* **Description of the task**: Look through the listing for the string "digitale" and copy out every line that holds it.

───── The input ─────

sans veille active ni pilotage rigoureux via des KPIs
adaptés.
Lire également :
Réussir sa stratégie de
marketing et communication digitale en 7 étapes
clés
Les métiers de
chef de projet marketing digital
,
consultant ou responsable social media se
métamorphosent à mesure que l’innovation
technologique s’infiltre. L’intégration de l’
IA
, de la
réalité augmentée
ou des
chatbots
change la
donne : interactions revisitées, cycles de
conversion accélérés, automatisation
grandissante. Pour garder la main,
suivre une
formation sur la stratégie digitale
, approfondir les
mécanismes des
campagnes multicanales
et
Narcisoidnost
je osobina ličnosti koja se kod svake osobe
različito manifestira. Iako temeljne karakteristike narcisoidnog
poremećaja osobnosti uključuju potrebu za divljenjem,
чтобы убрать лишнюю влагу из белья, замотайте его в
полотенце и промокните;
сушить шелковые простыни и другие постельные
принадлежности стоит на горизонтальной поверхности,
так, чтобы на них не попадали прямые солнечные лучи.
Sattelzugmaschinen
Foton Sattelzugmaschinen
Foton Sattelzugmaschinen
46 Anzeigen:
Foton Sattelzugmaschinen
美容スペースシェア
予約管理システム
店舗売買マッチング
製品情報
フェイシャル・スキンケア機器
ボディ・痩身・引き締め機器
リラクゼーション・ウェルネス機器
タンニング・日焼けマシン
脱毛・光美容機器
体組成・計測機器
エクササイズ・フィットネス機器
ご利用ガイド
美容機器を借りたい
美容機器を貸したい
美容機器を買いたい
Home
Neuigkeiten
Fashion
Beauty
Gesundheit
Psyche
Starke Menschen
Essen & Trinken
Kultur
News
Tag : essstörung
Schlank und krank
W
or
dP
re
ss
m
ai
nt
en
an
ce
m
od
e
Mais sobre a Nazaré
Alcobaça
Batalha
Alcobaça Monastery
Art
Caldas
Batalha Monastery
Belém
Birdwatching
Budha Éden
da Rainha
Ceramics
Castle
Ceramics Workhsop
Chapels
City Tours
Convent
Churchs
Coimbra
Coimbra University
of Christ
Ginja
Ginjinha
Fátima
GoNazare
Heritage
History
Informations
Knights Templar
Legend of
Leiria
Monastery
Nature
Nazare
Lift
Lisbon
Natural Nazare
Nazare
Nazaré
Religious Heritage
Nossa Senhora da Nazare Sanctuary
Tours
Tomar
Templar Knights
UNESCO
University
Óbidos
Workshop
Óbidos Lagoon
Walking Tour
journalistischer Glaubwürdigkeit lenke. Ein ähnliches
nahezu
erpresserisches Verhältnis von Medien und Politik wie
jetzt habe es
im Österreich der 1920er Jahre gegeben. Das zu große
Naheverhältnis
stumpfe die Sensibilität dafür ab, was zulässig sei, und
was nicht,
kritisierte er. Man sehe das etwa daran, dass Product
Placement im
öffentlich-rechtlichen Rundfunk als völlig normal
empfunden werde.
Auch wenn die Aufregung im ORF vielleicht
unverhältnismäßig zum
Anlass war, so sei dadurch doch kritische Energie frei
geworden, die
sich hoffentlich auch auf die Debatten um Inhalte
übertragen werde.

─────

* **Answer below**:
marketing et communication digitale en 7 étapes
formation sur la stratégie digitale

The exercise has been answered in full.